YOUR TASK - Where the word "Refresh" shows up in the entries below, please copy the whole line.

Page segmentation data -
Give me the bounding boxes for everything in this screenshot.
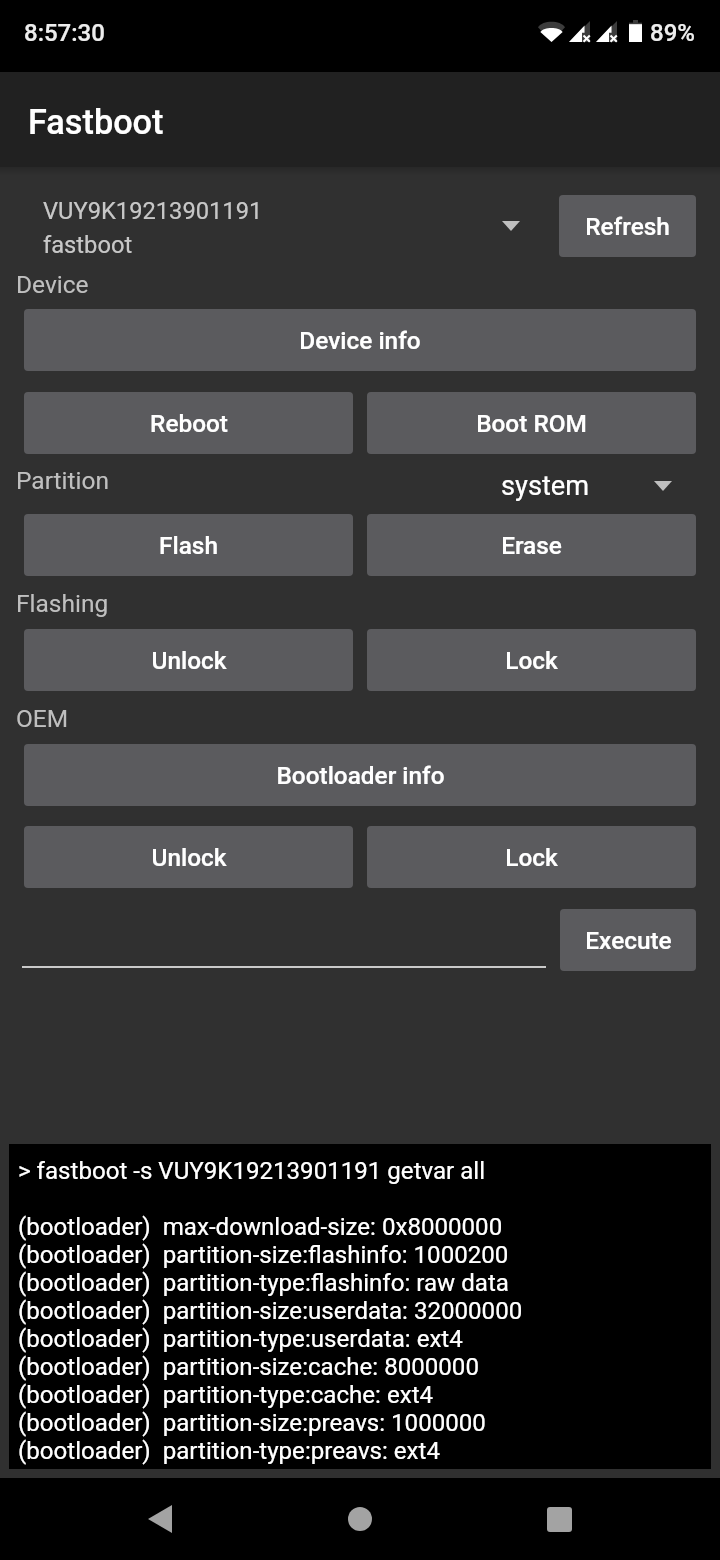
staticText: (bootloader) partition-size:preavs: 1000… (18, 1409, 486, 1437)
staticText: Device (16, 270, 89, 299)
button[interactable]: Lock (367, 629, 696, 691)
staticText: Fastboot (28, 102, 164, 142)
staticText: (bootloader) partition-size:userdata: 32… (18, 1297, 523, 1325)
staticText: Flashing (16, 589, 109, 618)
staticText: (bootloader) partition-type:preavs: ext4 (18, 1437, 440, 1465)
staticText: Execute (585, 926, 672, 955)
staticText: Unlock (151, 843, 227, 872)
staticText: Reboot (150, 409, 228, 438)
staticText: Refresh (585, 212, 670, 241)
button[interactable]: Flash (24, 514, 353, 576)
staticText: fastboot (43, 231, 133, 259)
button[interactable]: Unlock (24, 629, 353, 691)
button[interactable]: Erase (367, 514, 696, 576)
button[interactable]: Recents (529, 1489, 589, 1549)
staticText: Unlock (151, 646, 227, 675)
button[interactable]: Back (130, 1489, 190, 1549)
button[interactable]: Home (330, 1489, 390, 1549)
staticText: Erase (501, 531, 562, 560)
staticText: Boot ROM (476, 409, 587, 438)
staticText: (bootloader) partition-size:cache: 80000… (18, 1353, 479, 1381)
staticText: Partition (16, 466, 109, 495)
staticText: Lock (505, 646, 558, 675)
button[interactable]: Device info (24, 309, 696, 371)
button[interactable]: Bootloader info (24, 744, 696, 806)
staticText: Bootloader info (276, 761, 445, 790)
button[interactable]: Lock (367, 826, 696, 888)
button[interactable]: Select device (24, 190, 536, 262)
staticText: Flash (159, 531, 218, 560)
staticText: (bootloader) partition-type:cache: ext4 (18, 1381, 434, 1409)
button[interactable]: Execute (560, 909, 696, 971)
button[interactable]: Command input (22, 909, 546, 968)
staticText: system (501, 470, 590, 502)
button[interactable]: Unlock (24, 826, 353, 888)
staticText: 8:57:30 (24, 19, 105, 47)
button[interactable]: Boot ROM (367, 392, 696, 454)
staticText: VUY9K19213901191 (43, 197, 263, 225)
button[interactable]: Refresh (559, 195, 696, 257)
staticText: (bootloader) partition-size:flashinfo: 1… (18, 1241, 509, 1269)
staticText: (bootloader) partition-type:flashinfo: r… (18, 1269, 509, 1297)
staticText: OEM (16, 704, 69, 733)
staticText: (bootloader) partition-type:userdata: ex… (18, 1325, 463, 1353)
staticText: 89% (650, 19, 695, 47)
staticText: Device info (299, 326, 421, 355)
button[interactable]: Select partition (501, 470, 672, 502)
button[interactable]: Reboot (24, 392, 353, 454)
staticText: (bootloader) max-download-size: 0x800000… (18, 1213, 503, 1241)
staticText: > fastboot -s VUY9K19213901191 getvar al… (18, 1157, 486, 1185)
staticText: Lock (505, 843, 558, 872)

ANSWER TO THE EXERCISE -
staticText: Refresh (585, 212, 670, 241)
button[interactable]: Refresh (559, 195, 696, 257)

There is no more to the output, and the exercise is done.